II GIALLO DEL MINISTERO DEGLI ESTERI
La reazione delle Ong e i dati forniti, tuttavia, hanno avuto un esito imprevisto. Ne sta nascendo un giallo. Infatti, nelle stesse ore in cui – il 19 giugno – le Ong denunciavano la sottrazione dei fondi, il ministro Franco Frattini scriveva a Sergio Marelli, assicurandogli il rapido sblocco dei progetti giacenti e la conferma dello stanziamento previsto nella Finanziaria. «Sono certo», scriveva il ministro Frattini, «che, con iniziative immediate di organi amministrativi del ministero dell'Economia, tali risorse saranno rese effettivamente e totalmente disponibili».
Il giallo sta nel fatto che lo storno dei fondi è già avvenuto, come provano i documenti che Famiglia Cristiana pubblica in queste pagine. Il 29 maggio 2003 il ministero dell'Economia e delle Finanze scrive alla Direzione generale per la cooperazione, precisando le nuove cifre a disposizione. I "tagli" sono stati decisi alla luce dell'«atto di indirizzo del 18 aprile 2003» (voluto del presidente del Consiglio per razionalizzare l'intera spesa pubblica), nonché in relazione al «decreto legge in corso di pubblicazione riguardante interventi a favore dell'Irak». Qualche soldo viene lasciato. Tempo un giorno e dal ministero retto da Tremonti parte un'altra lettera: i capitoli 2.182 (Cooperazione bilaterale) e 2.183 (Iniziative umanitarie d'emergenza) sono letteralmente azzerati.

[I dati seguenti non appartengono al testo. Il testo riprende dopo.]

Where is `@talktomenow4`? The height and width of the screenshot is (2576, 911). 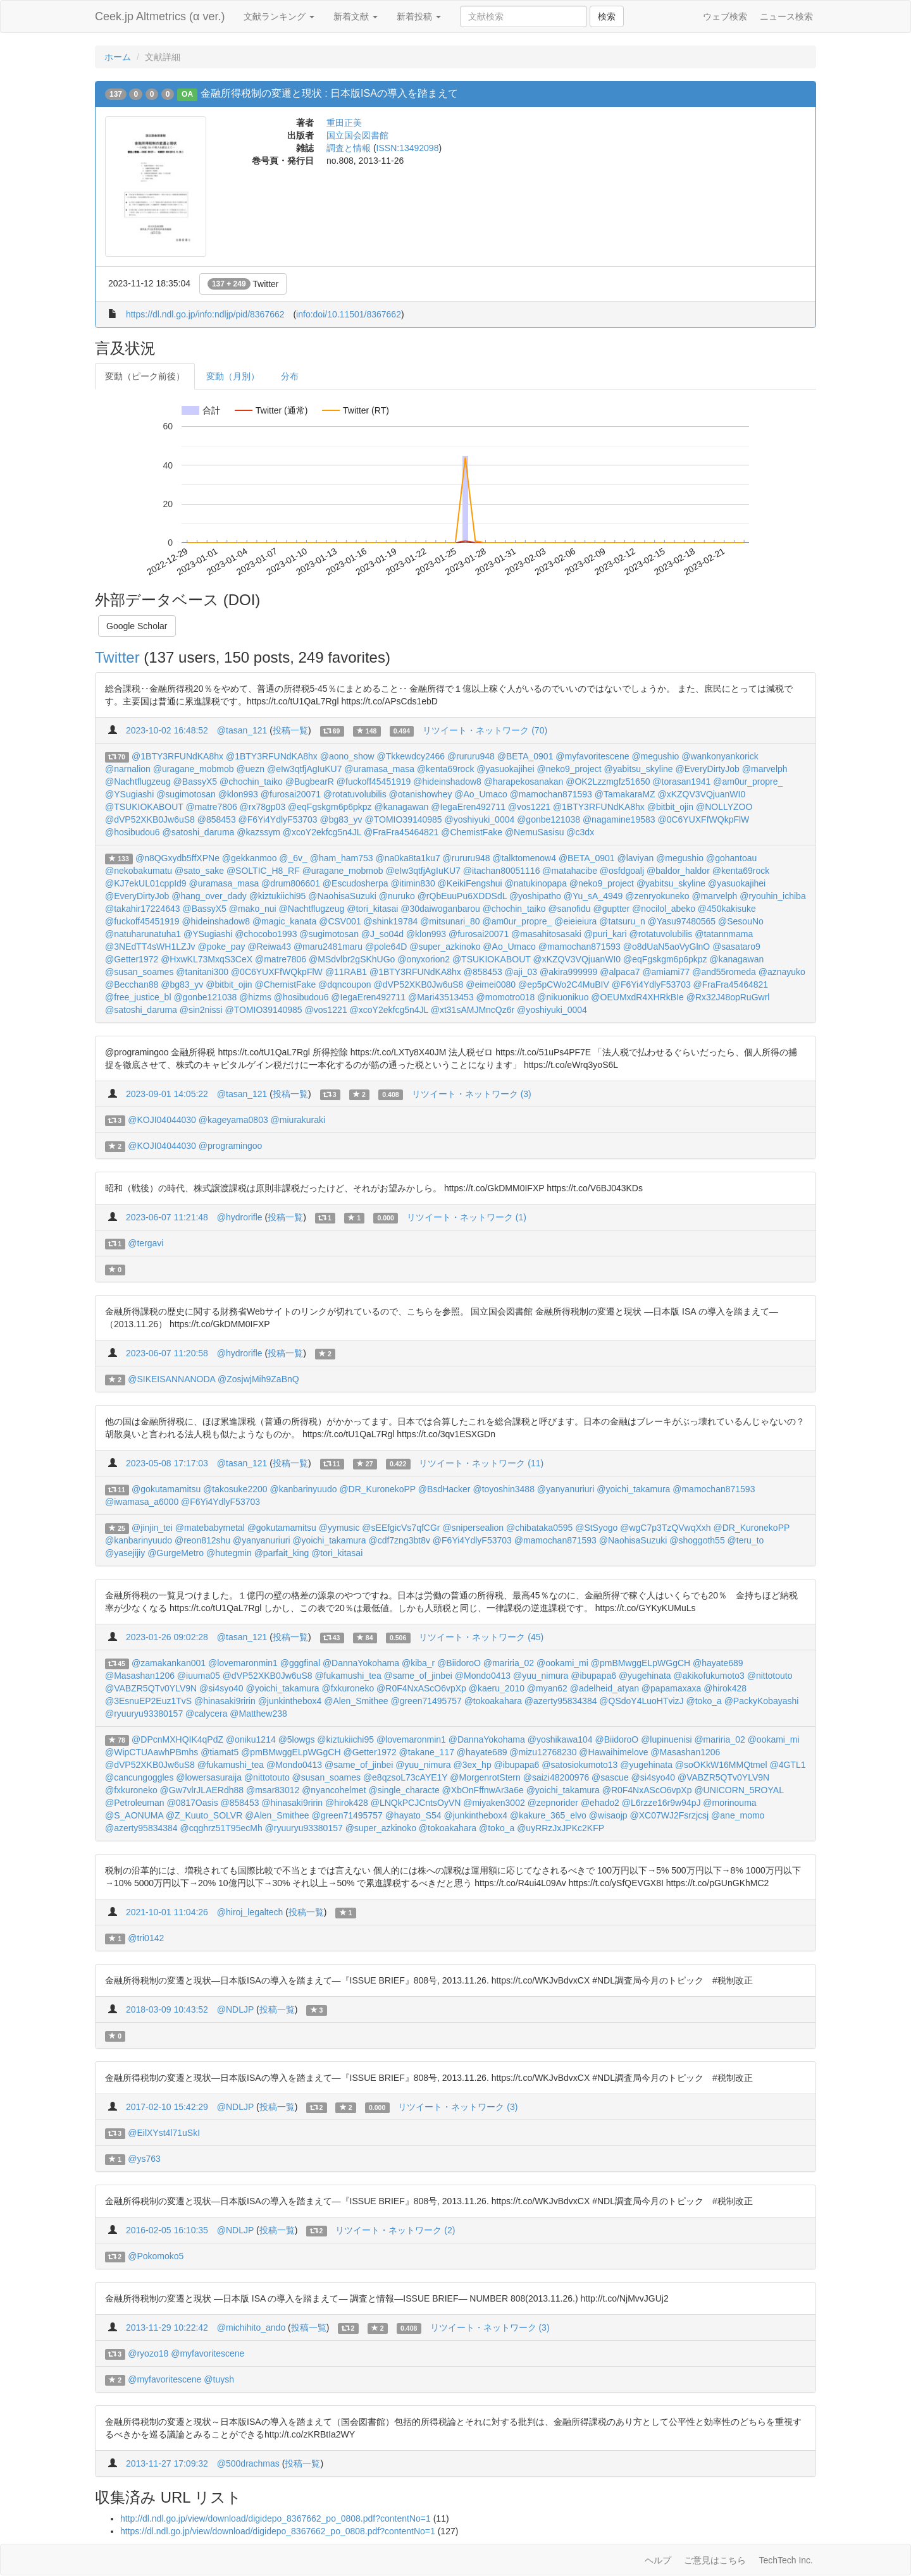 @talktomenow4 is located at coordinates (524, 858).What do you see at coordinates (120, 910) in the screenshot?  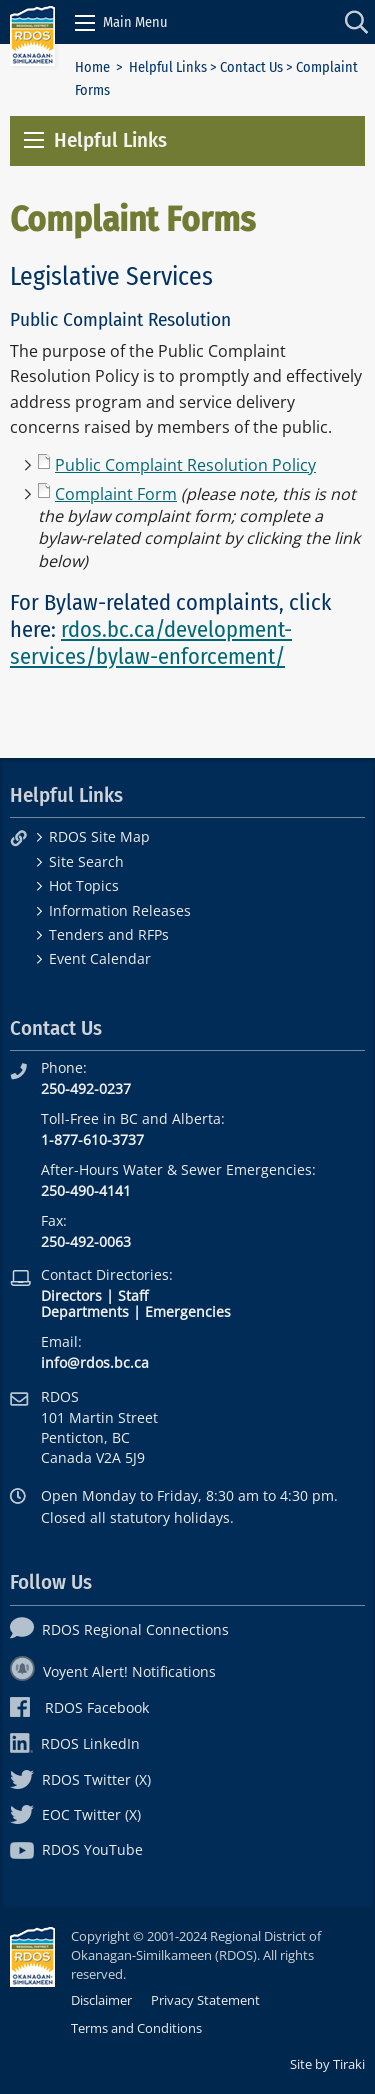 I see `Information Releases` at bounding box center [120, 910].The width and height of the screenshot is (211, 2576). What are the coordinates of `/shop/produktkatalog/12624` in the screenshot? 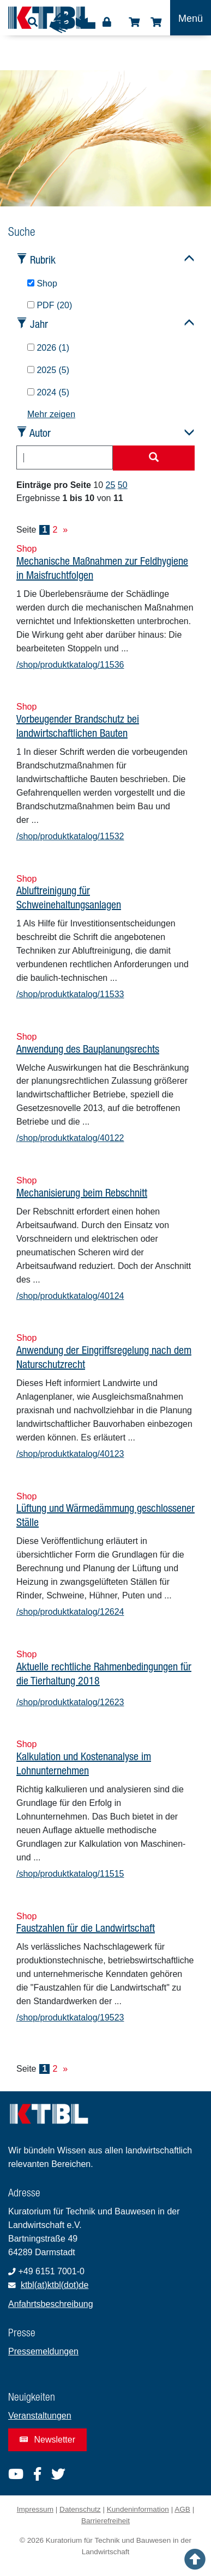 It's located at (70, 1611).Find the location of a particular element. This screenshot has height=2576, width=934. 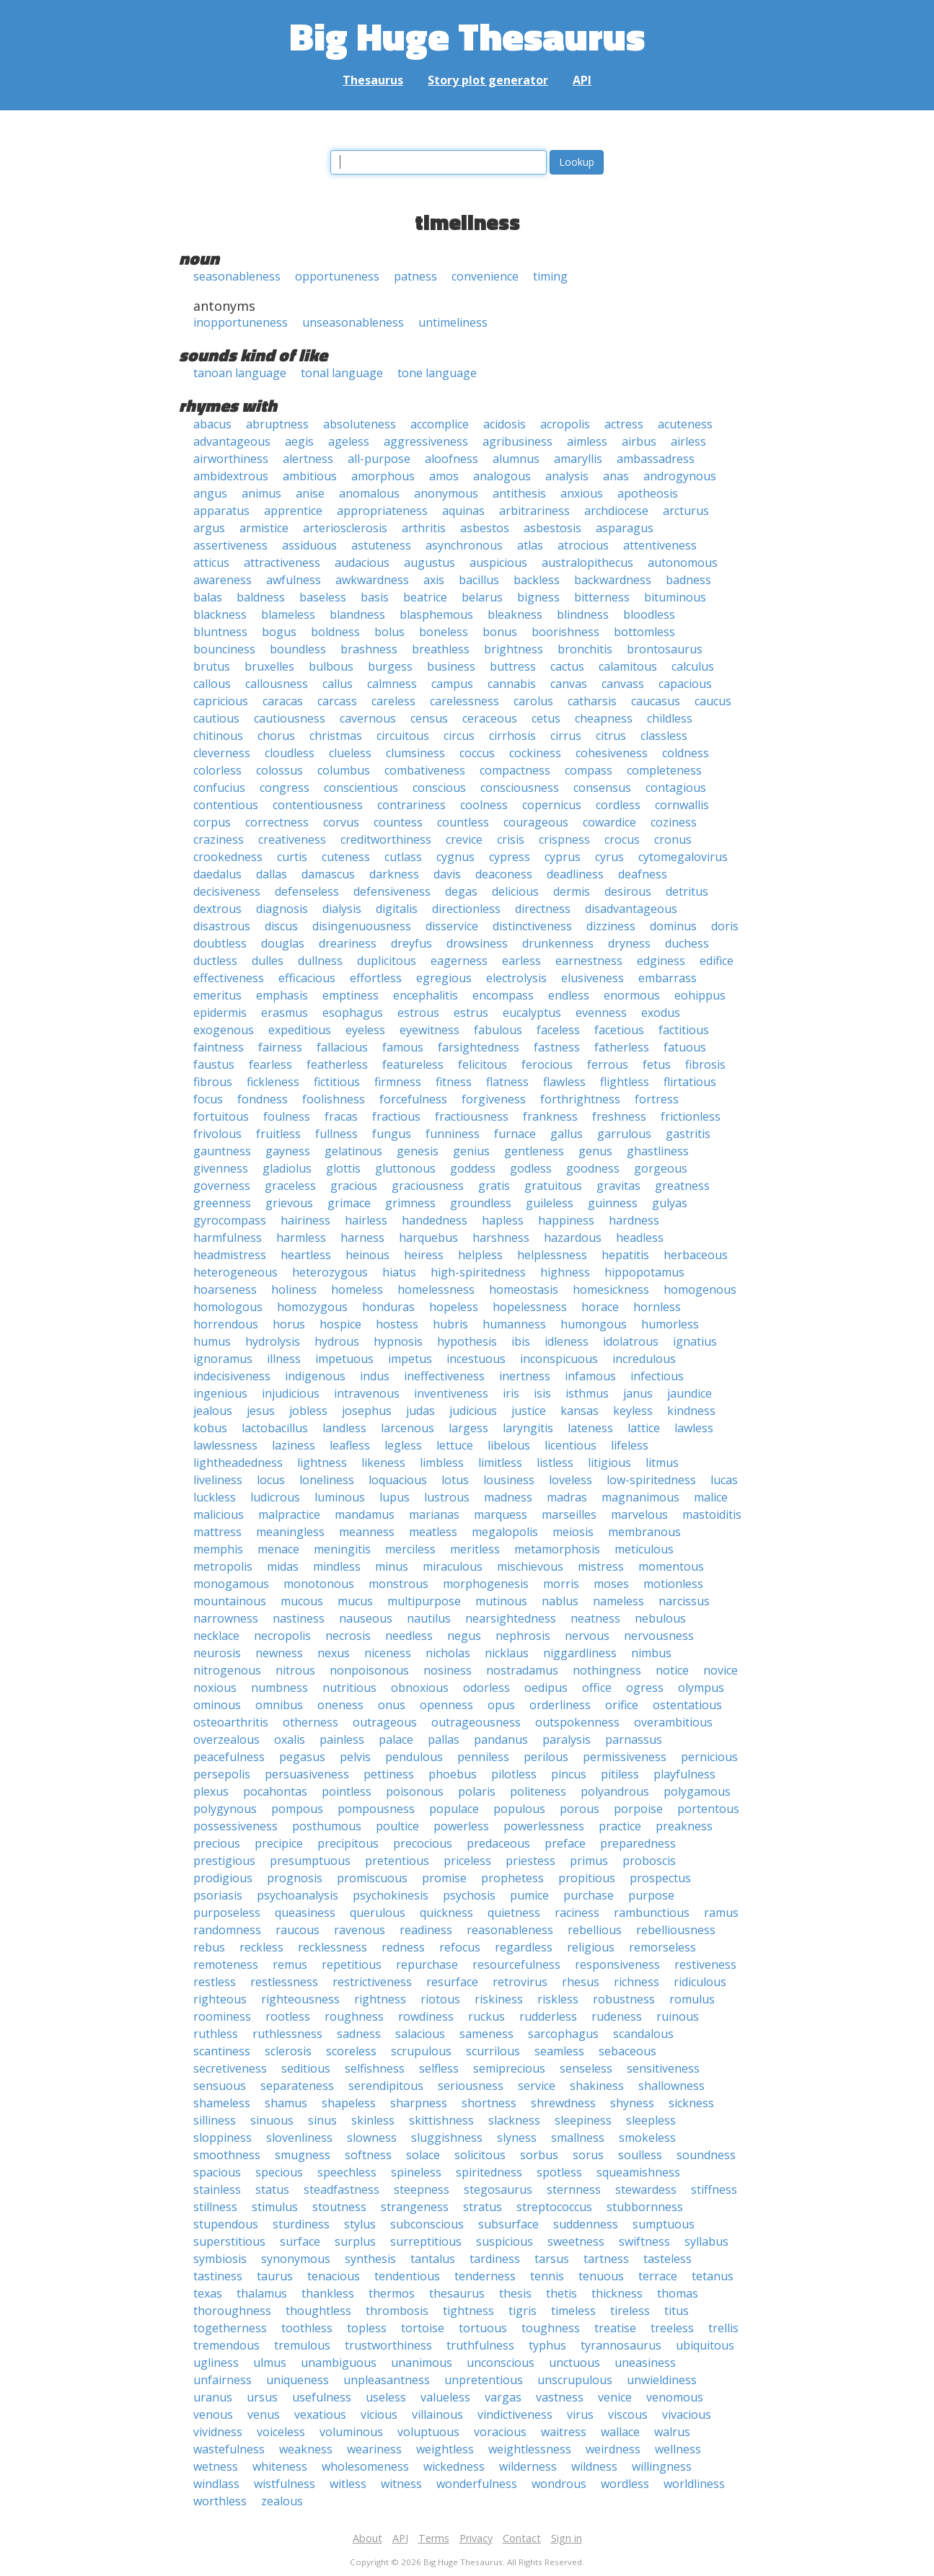

detritus is located at coordinates (687, 891).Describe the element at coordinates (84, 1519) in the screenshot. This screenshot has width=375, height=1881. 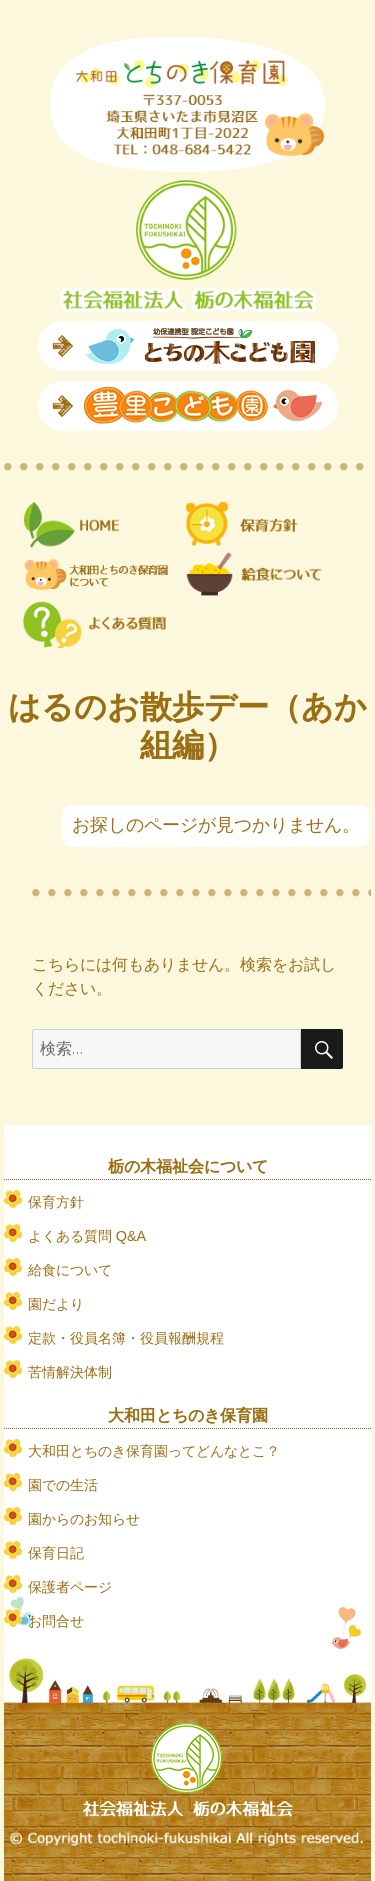
I see `園からのお知らせ` at that location.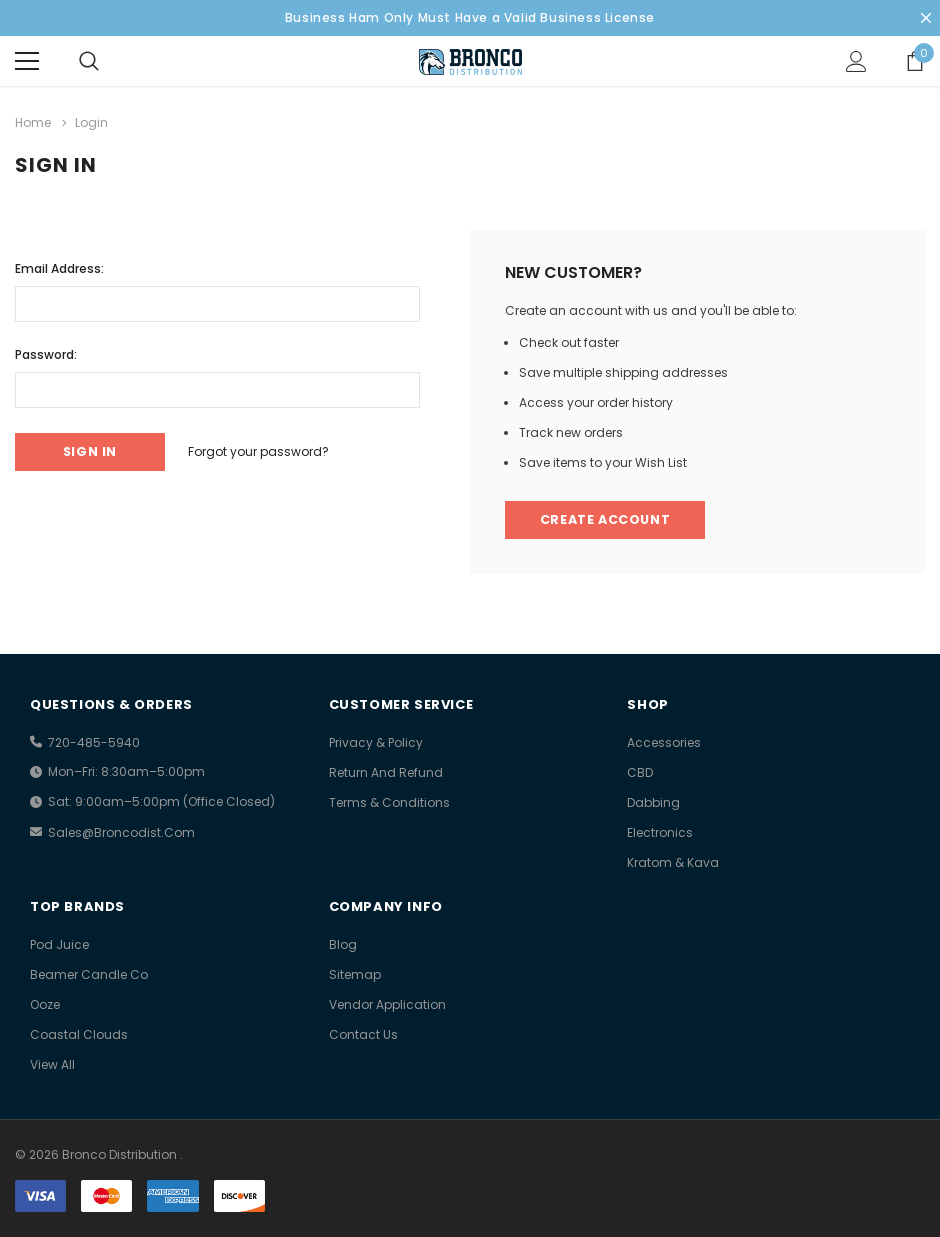 This screenshot has width=940, height=1237. Describe the element at coordinates (389, 802) in the screenshot. I see `Terms & Conditions` at that location.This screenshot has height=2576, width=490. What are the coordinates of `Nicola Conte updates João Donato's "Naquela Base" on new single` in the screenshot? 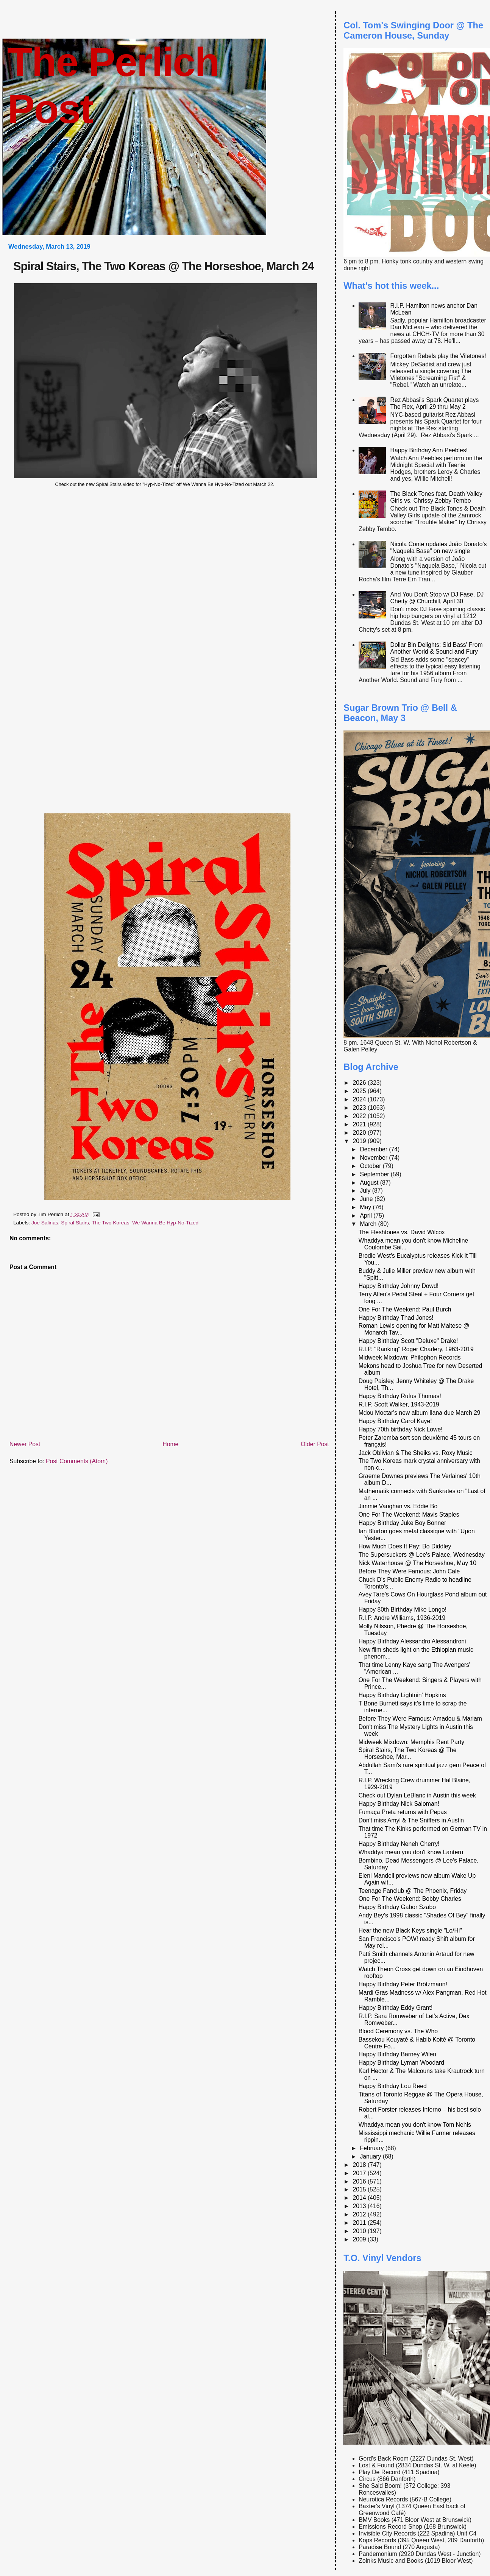 It's located at (438, 547).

«Nei prossimi giorni il giallo dovrà essere in qualche modo risolto», insiste Marelli. «Farà fede la decisione ufficiale e definitiva del Consiglio dei ministri. Nella stessa maggioranza c'è chi non intende lasciar correre. Il senatore della Lega Fiorello Provera, presidente della commissione Esteri del Senato, parla chiaro: «Ho già espresso profondo disappunto per questa iniziativa del ministro dell'Economia».

AIUTARE I PAESI POVERI CONVIENE
«Tremonti fa il suo lavoro, ma noi dobbiamo fare il nostro. II ministro deve capire che una buona e onesta politica di aiuto allo sviluppo è importante anche per essere credibili sul piano internazionale. Chi non vuol fare cooperazione col cuore, cioè per le più alte ragioni etiche e di giustizia, la faccia almeno col cervello: consideri che ridurre il divario tra i Paesi ricchi e quelli poveri dà un beneficio non solo a chi riceve, ma anche a chi dà».
«In ogni caso», conclude Provera, «Frattini mi ha assicurato personalmente che quei fondi della cooperazione non si toccano. Non solo. Si è detto favorevole a ragionare di nuovo di riforma della legge sulla cooperazione, che già doveva essere varata a fine della scorsa legislatura e che fu invece affossata. Ho pronto un disegno di legge che presenterò a giorni. La cooperazione, come si vede, è in agonia. Una nuova legge che la rilanci è quanto mai urgente».